Privations de liberté arbitraires, isolement et contention abusifs : bien que contrôlées par un juge judiciaire, les hospitalisations sans consentement de patients en psychiatrie portent de "nombreuses atteintes" à leurs droits, pointe jeudi la Contrôleure générale des lieux de privation de liberté.
Chargée de veiller au respect des droits fondamentaux, l'autorité indépendante pilotée par Dominique Simonnot, qui visite régulièrement des établissements psychiatriques, a évalué l'effectivité du contrôle juridictionnel de l'hospitalisation sans consentement.
En France, en 2022, sur 286 000 personnes hospitalisées à temps plein en psychiatrie, 76 000 l'ont été sans leur consentement.
Malgré des garde-fous, la Contrôleure générale des lieux de privation de liberté constate, dans son rapport publié jeudi, une semaine après un avis portant sur la situation des mineurs, "de nombreuses atteintes aux droits des patients, en particulier concernant leur liberté d'aller et de venir et le recours à des mesures d'isolement et de contention hors du cadre strict défini par le code de la santé publique".
Cela s'explique "au moins en partie, par la crise que traverse la psychiatrie : conditions d'accès dégradées, pénurie de moyens, inégalités territoriales", note le rapport, basé sur une analyse des jurisprudences française et européenne et des entretiens avec des juges, avocats, représentants de familles, psychiatres ou autorités sanitaires.
"Vulnérabilité des patients"
Depuis le début des années 2010, le juge judiciaire contrôle systématiquement les hospitalisations sans consentement, en raison des "contraintes nées de décisions de la Cour européenne des droits de l'homme et du Conseil constitutionnel".
Les mesures d'isolement et de contention -le patient est attaché à son lit par des sangles au niveau du thorax ou des poignets et chevilles- sont soumises au contrôle du juge depuis 2022. Il s'agit de mesures de "dernier recours", "destinées à prévenir un dommage immédiat ou imminent pour le patient ou pour autrui", rappelle le rapport.
Si la généralisation de ce contrôle a favorisé le "développement d'une réflexion sur le recours à ces mesures" et une "diminution des pratiques abusives", elle n'a contribué "que très imparfaitement à la protection des patients", poursuit-il.
Non seulement le juge judiciaire ne peut pas apprécier la nécessité médicale des mesures et "la vulnérabilité des patients ne favorise pas leur défense", mais sa décision "se heurte à des difficultés d'exécution" dans plusieurs établissements, note le rapport. Quant au placement en unité pour malades difficiles, il manque de contrôle.
Et la contestation en justice "ne peut remplacer une politique de moindre recours à la contrainte en psychiatrie", souligne la Contrôleure qui réclame "une politique ambitieuse" de l’État.
"Combler les lacunes"
La situation "varie considérablement" sur le territoire, "entre établissements, et même au sein d'un même établissement", pointe son rapport -publié jeudi aux éditions Dalloz, puis sur le site de l'autorité courant janvier.

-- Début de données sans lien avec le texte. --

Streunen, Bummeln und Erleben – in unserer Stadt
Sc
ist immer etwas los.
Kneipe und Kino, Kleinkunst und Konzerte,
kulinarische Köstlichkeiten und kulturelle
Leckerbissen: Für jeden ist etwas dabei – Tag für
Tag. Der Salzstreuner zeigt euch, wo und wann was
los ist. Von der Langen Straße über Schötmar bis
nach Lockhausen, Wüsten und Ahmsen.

Il existe aussi des zones grises : absence de contrôle des contraintes imposées aux urgences aux patients psychiatriques, isolement et contention des mineurs comme placement en unités de soins intensifs en psychiatrie dépourvues de base légale et de contrôle.
Parmi 27 recommandations, le rapport préconise d'améliorer les procédures afin de faciliter les recours des patients et de mieux former et spécialiser juges et avocats.

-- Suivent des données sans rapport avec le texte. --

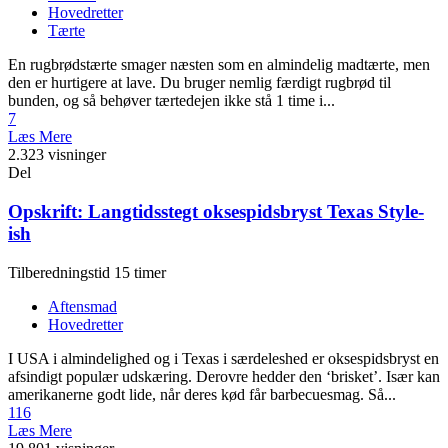
Hovedretter
Tærte
En rugbrødstærte smager næsten som en almindelig madtærte, men
den er hurtigere at lave. Du bruger nemlig færdigt rugbrød til
bunden, og så behøver tærtedejen ikke stå 1 time i...
7
Læs Mere
2.323 visninger
Del
Opskrift: Langtidsstegt oksespidsbryst Texas Style-
ish
Tilberedningstid 15 timer
Aftensmad
Hovedretter
I USA i almindelighed og i Texas i særdeleshed er oksespidsbryst en
afsindigt populær udskæring. Derovre hedder den ‘brisket’. Især kan
amerikanerne godt lide, når deres kød får barbecuesmag. Så...
116
Læs Mere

Il appelle aussi à saisir la justice afin de rechercher la responsabilité des établissements en cas de "conditions indignes d'hospitalisation" notamment, à "combler les lacunes du droit" pour les mineurs, les urgences et les unités de soins intensifs en psychiatrie et à mieux former les soignants.
Pour faire reculer isolement et contention, le taux de recours à ces derniers pourrait devenir un "indicateur contraignant" influant sur le financement des établissements.
Les appels à arrêter la contention -une "violation des droits humains", selon l'Organisation mondiale de la santé- se sont multipliés parmi des patients, proches et soignants, alors que la santé mentale est "grande cause nationale" en 2025.
Le gouvernement a jugé "parfois nécessaire" l'usage de l'isolement et la contention, qui "doivent rester des mesures de dernier recours" en juin, dans son plan psychiatrie.